Maximum number of participants: 50 people. 

Afternoon workshops (1.30pm-4.30pm) 

Workshop 4: Spatial Humanities: Finding spatial and time narratives in corpus data 

Ignatius Ezeani, Ian Gregory and Paul Rayson 
Fylde C17 

This workshop will explore practical solutions for corpus linguists, digital humanists and computing researchers to study time and spatial relationships in corpora. The workshop will be led by members of the ESRC-NSF funded Space Time Narratives project (https://spacetimenarratives.github.io/), which is developing approaches that allow us to identify, extract, visualise, and analyse qualitative and quantitative references to place and time. The organisers will demonstrate how these methods are currently being applied to analyse experiences of leisure travel and forced migration, generating complex cultural and experiential geographies. 

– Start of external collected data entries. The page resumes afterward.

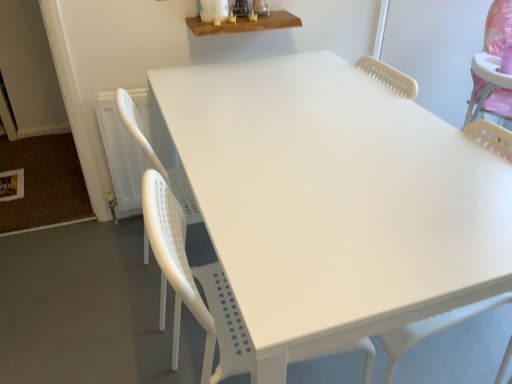 Question: Visually, is white plastic chair at center positioned to the left or to the right of white plastic table at center, the 1th table ordered from the bottom?

Choices:
 (A) right
 (B) left

Answer: (A)

Question: Does point (177, 331) appear closer or farther from the camera than point (294, 336)?

Choices:
 (A) closer
 (B) farther

Answer: (B)

Question: Which object is positioned closest to the white plastic chair at center?

Choices:
 (A) white plastic swivel chair at center
 (B) wooden shelf at upper center, arranged as the 2th table when ordered from the bottom
 (C) white plastic table at center, the second table in the top-to-bottom sequence

Answer: (C)

Question: Considering the real-world distances, which object is closest to the white plastic swivel chair at center?

Choices:
 (A) white plastic table at center, the second table in the top-to-bottom sequence
 (B) wooden shelf at upper center, positioned as the first table in top-to-bottom order
 (C) white plastic chair at center

Answer: (C) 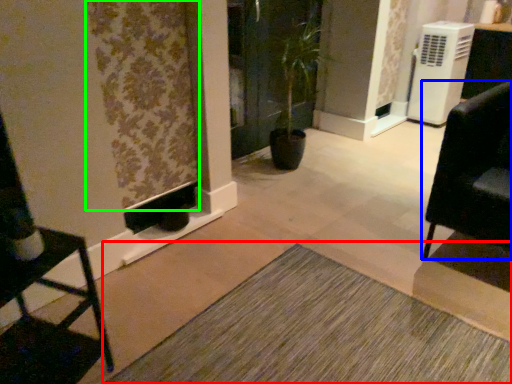 Question: Which object is positioned farthest from doormat (highlighted by a red box)? Select from furniture (highlighted by a blue box) and curtain (highlighted by a green box).

Choices:
 (A) furniture
 (B) curtain

Answer: (B) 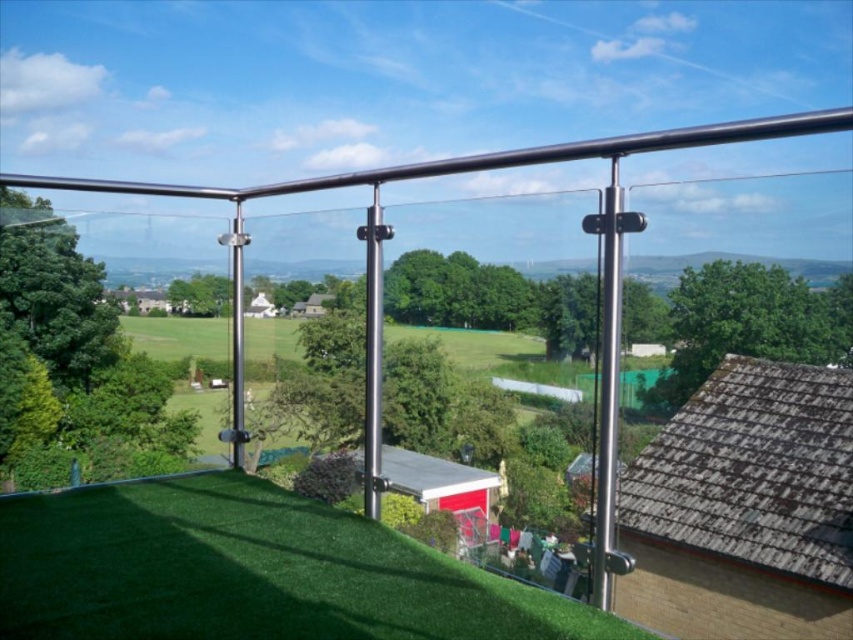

Participants will explore a web based hands-on tutorial using a bespoke Python Notebook and Streamlit visualisation tool developed by the project team. All code and data will be open source and open access following the workshop. Participants will learn the basic skills needed to apply these techniques to the project data and, from there, to facilitate further application on their own corpora after the workshop. 

Maximum number of participants: 40 people. 

Workshop 5: Keyword Co-occurrence Analysis 

Isobelle Clarke 
Hannaford Lab 

This workshop will introduce both keywords and a new approach to their analysis. Keywords offer analytical signposts to discourses in large volumes of text. Yet their interpretation often requires analysis of their use within their wider textual settings. Clarke et al. (2021) introduce Multiple Correspondence Analysis (MCA) as a new approach to organizing keywords statistically based on their co-occurrence across the texts of the corpus. The approach overcomes many of the issues in traditional keyword analyses and has proven to be effective for providing a more nuanced account of keywords that is sensitive to the various senses and discourses that a single keyword can exhibit. This workshop will provide learners with: (1) the understanding behind the MCA approach to keywords; (2) the tools to create a data matrix of variables and individuals; (3) the ability to run MCA in R; and (4) the skills for interpreting the results. 

Maximum number of participants: 50 people. 

Workshop 6: Corpus querying and corpus building with Sketch Engine

Ondřej Matuška 
Management School A001 

Sketch Engine is a leading corpus management software hosting hundreds of preloaded corpora and thousands of corpora built by individual users. Participants in the workshop will practise using a wide selection of corpus querying and corpus building tools (word sketch, sketch difference, thesaurus, wordlist, n-grams, keyword extraction, term extraction, concordance, WebBootCaT). Special attention will be paid to the Corpus Query Language (CQL) which will be taught through a series of off-line and online exercises. 

The workshop is aimed at corpus novices as well as those who have some experience in using existing corpus systems. By the end of the workshop, participants will be able to analyse existing corpora as well as build their own corpora from the data they already have or by having relevant content downloaded from the web automatically. Each participant will receive a free 3-month access to Sketch Engine to further improve the skills acquired during the tutorial. 

Maximum number of participants: 50 people.